[eml-dev] eml globalization

Fri Jun 25 12:45:26 PDT 2010

Matt,

Thank you for clarifying the issue.

 From an ILTER perspective I am excited to hear that you are willing to
commit resources to modifying Morpho to create multi-lingual documents.

As part of the ILTER information management committee, I am willing to
coordinate efforts to get native-speaker translations. My Java programming
skills are not good enough to make a substantive contribution to Morpho.

As I read your comments, it looks like EML will require modification in
order to adequately accomodate internationalization and that the changes are
not trivial.
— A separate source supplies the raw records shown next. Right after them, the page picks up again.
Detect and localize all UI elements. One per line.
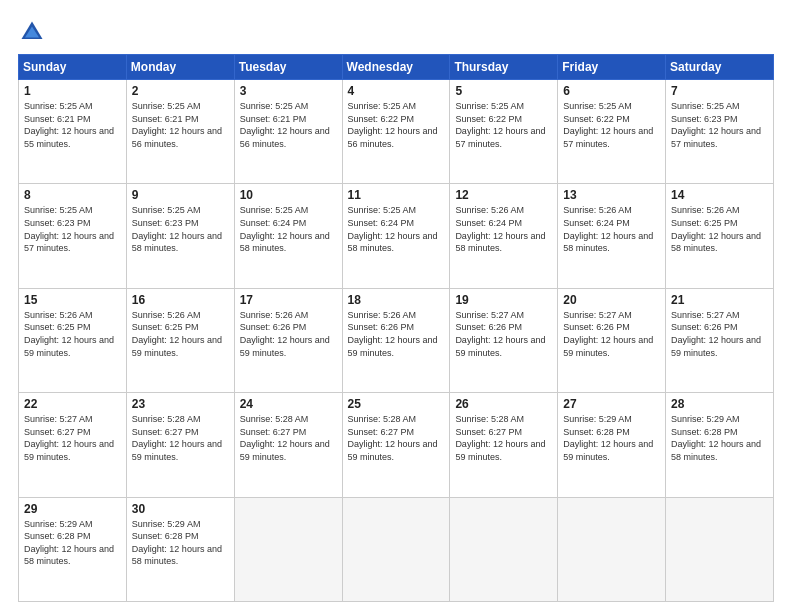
day-number: 6 (563, 84, 660, 98)
calendar-day-11: 11Sunrise: 5:25 AMSunset: 6:24 PMDayligh… (342, 184, 450, 288)
calendar-empty (234, 497, 342, 601)
logo (18, 18, 52, 46)
calendar-empty (342, 497, 450, 601)
calendar-day-21: 21Sunrise: 5:27 AMSunset: 6:26 PMDayligh… (666, 288, 774, 392)
day-number: 17 (240, 293, 337, 307)
day-number: 30 (132, 502, 229, 516)
calendar-empty (666, 497, 774, 601)
day-number: 1 (24, 84, 121, 98)
header-day-friday: Friday (558, 55, 666, 80)
calendar-day-25: 25Sunrise: 5:28 AMSunset: 6:27 PMDayligh… (342, 393, 450, 497)
day-info: Sunrise: 5:25 AMSunset: 6:22 PMDaylight:… (348, 100, 445, 150)
calendar-day-4: 4Sunrise: 5:25 AMSunset: 6:22 PMDaylight… (342, 80, 450, 184)
calendar-day-6: 6Sunrise: 5:25 AMSunset: 6:22 PMDaylight… (558, 80, 666, 184)
day-info: Sunrise: 5:26 AMSunset: 6:26 PMDaylight:… (348, 309, 445, 359)
day-info: Sunrise: 5:29 AMSunset: 6:28 PMDaylight:… (132, 518, 229, 568)
day-number: 21 (671, 293, 768, 307)
day-number: 13 (563, 188, 660, 202)
day-info: Sunrise: 5:28 AMSunset: 6:27 PMDaylight:… (455, 413, 552, 463)
day-number: 23 (132, 397, 229, 411)
header-day-thursday: Thursday (450, 55, 558, 80)
header-day-monday: Monday (126, 55, 234, 80)
calendar-day-30: 30Sunrise: 5:29 AMSunset: 6:28 PMDayligh… (126, 497, 234, 601)
calendar-week-1: 1Sunrise: 5:25 AMSunset: 6:21 PMDaylight… (19, 80, 774, 184)
calendar-day-22: 22Sunrise: 5:27 AMSunset: 6:27 PMDayligh… (19, 393, 127, 497)
day-info: Sunrise: 5:28 AMSunset: 6:27 PMDaylight:… (132, 413, 229, 463)
day-number: 3 (240, 84, 337, 98)
calendar-day-5: 5Sunrise: 5:25 AMSunset: 6:22 PMDaylight… (450, 80, 558, 184)
day-number: 27 (563, 397, 660, 411)
day-number: 5 (455, 84, 552, 98)
calendar-day-20: 20Sunrise: 5:27 AMSunset: 6:26 PMDayligh… (558, 288, 666, 392)
day-info: Sunrise: 5:25 AMSunset: 6:24 PMDaylight:… (348, 204, 445, 254)
calendar-day-8: 8Sunrise: 5:25 AMSunset: 6:23 PMDaylight… (19, 184, 127, 288)
day-number: 19 (455, 293, 552, 307)
calendar-day-13: 13Sunrise: 5:26 AMSunset: 6:24 PMDayligh… (558, 184, 666, 288)
day-info: Sunrise: 5:25 AMSunset: 6:21 PMDaylight:… (132, 100, 229, 150)
day-number: 10 (240, 188, 337, 202)
calendar-day-23: 23Sunrise: 5:28 AMSunset: 6:27 PMDayligh… (126, 393, 234, 497)
day-info: Sunrise: 5:27 AMSunset: 6:26 PMDaylight:… (563, 309, 660, 359)
calendar-empty (558, 497, 666, 601)
day-number: 11 (348, 188, 445, 202)
day-number: 26 (455, 397, 552, 411)
calendar-day-27: 27Sunrise: 5:29 AMSunset: 6:28 PMDayligh… (558, 393, 666, 497)
day-number: 28 (671, 397, 768, 411)
header-day-saturday: Saturday (666, 55, 774, 80)
day-info: Sunrise: 5:25 AMSunset: 6:21 PMDaylight:… (24, 100, 121, 150)
calendar-day-26: 26Sunrise: 5:28 AMSunset: 6:27 PMDayligh… (450, 393, 558, 497)
calendar-day-1: 1Sunrise: 5:25 AMSunset: 6:21 PMDaylight… (19, 80, 127, 184)
calendar-day-15: 15Sunrise: 5:26 AMSunset: 6:25 PMDayligh… (19, 288, 127, 392)
calendar-header: SundayMondayTuesdayWednesdayThursdayFrid… (19, 55, 774, 80)
day-number: 15 (24, 293, 121, 307)
calendar-week-5: 29Sunrise: 5:29 AMSunset: 6:28 PMDayligh… (19, 497, 774, 601)
header (18, 18, 774, 46)
calendar-day-10: 10Sunrise: 5:25 AMSunset: 6:24 PMDayligh… (234, 184, 342, 288)
calendar-day-19: 19Sunrise: 5:27 AMSunset: 6:26 PMDayligh… (450, 288, 558, 392)
calendar-day-2: 2Sunrise: 5:25 AMSunset: 6:21 PMDaylight… (126, 80, 234, 184)
calendar-week-4: 22Sunrise: 5:27 AMSunset: 6:27 PMDayligh… (19, 393, 774, 497)
day-number: 9 (132, 188, 229, 202)
calendar-day-12: 12Sunrise: 5:26 AMSunset: 6:24 PMDayligh… (450, 184, 558, 288)
day-info: Sunrise: 5:25 AMSunset: 6:21 PMDaylight:… (240, 100, 337, 150)
day-number: 2 (132, 84, 229, 98)
calendar-day-7: 7Sunrise: 5:25 AMSunset: 6:23 PMDaylight… (666, 80, 774, 184)
calendar-day-3: 3Sunrise: 5:25 AMSunset: 6:21 PMDaylight… (234, 80, 342, 184)
header-day-sunday: Sunday (19, 55, 127, 80)
calendar-week-2: 8Sunrise: 5:25 AMSunset: 6:23 PMDaylight… (19, 184, 774, 288)
day-info: Sunrise: 5:25 AMSunset: 6:24 PMDaylight:… (240, 204, 337, 254)
calendar-day-29: 29Sunrise: 5:29 AMSunset: 6:28 PMDayligh… (19, 497, 127, 601)
day-number: 24 (240, 397, 337, 411)
day-info: Sunrise: 5:29 AMSunset: 6:28 PMDaylight:… (24, 518, 121, 568)
day-number: 16 (132, 293, 229, 307)
day-number: 20 (563, 293, 660, 307)
day-info: Sunrise: 5:25 AMSunset: 6:23 PMDaylight:… (671, 100, 768, 150)
day-number: 12 (455, 188, 552, 202)
day-info: Sunrise: 5:26 AMSunset: 6:26 PMDaylight:… (240, 309, 337, 359)
calendar-day-24: 24Sunrise: 5:28 AMSunset: 6:27 PMDayligh… (234, 393, 342, 497)
day-number: 22 (24, 397, 121, 411)
header-day-wednesday: Wednesday (342, 55, 450, 80)
day-number: 25 (348, 397, 445, 411)
calendar-week-3: 15Sunrise: 5:26 AMSunset: 6:25 PMDayligh… (19, 288, 774, 392)
day-info: Sunrise: 5:26 AMSunset: 6:25 PMDaylight:… (671, 204, 768, 254)
day-info: Sunrise: 5:25 AMSunset: 6:22 PMDaylight:… (563, 100, 660, 150)
day-info: Sunrise: 5:26 AMSunset: 6:25 PMDaylight:… (24, 309, 121, 359)
calendar-table: SundayMondayTuesdayWednesdayThursdayFrid… (18, 54, 774, 602)
calendar-day-9: 9Sunrise: 5:25 AMSunset: 6:23 PMDaylight… (126, 184, 234, 288)
day-info: Sunrise: 5:29 AMSunset: 6:28 PMDaylight:… (563, 413, 660, 463)
calendar-body: 1Sunrise: 5:25 AMSunset: 6:21 PMDaylight… (19, 80, 774, 602)
calendar-day-28: 28Sunrise: 5:29 AMSunset: 6:28 PMDayligh… (666, 393, 774, 497)
day-info: Sunrise: 5:25 AMSunset: 6:23 PMDaylight:… (132, 204, 229, 254)
header-day-tuesday: Tuesday (234, 55, 342, 80)
day-number: 8 (24, 188, 121, 202)
day-info: Sunrise: 5:25 AMSunset: 6:22 PMDaylight:… (455, 100, 552, 150)
day-info: Sunrise: 5:27 AMSunset: 6:26 PMDaylight:… (455, 309, 552, 359)
calendar-day-14: 14Sunrise: 5:26 AMSunset: 6:25 PMDayligh… (666, 184, 774, 288)
logo-icon (18, 18, 46, 46)
calendar-day-16: 16Sunrise: 5:26 AMSunset: 6:25 PMDayligh… (126, 288, 234, 392)
day-info: Sunrise: 5:28 AMSunset: 6:27 PMDaylight:… (240, 413, 337, 463)
day-info: Sunrise: 5:26 AMSunset: 6:24 PMDaylight:… (563, 204, 660, 254)
calendar-day-18: 18Sunrise: 5:26 AMSunset: 6:26 PMDayligh… (342, 288, 450, 392)
day-number: 7 (671, 84, 768, 98)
Because this is so important to ILTER, I am will take have a
significant involvement. On the other hand, I know that i am not currently
up to speed on the parser issues.

There will be an ILTER meeting in Israel in August. Chin Chau-Lin from
Taiwan will be there. Chin had also proposed a follow-up meeting to the Lake
Taihu meeting which he said could be hosted in Taiwan.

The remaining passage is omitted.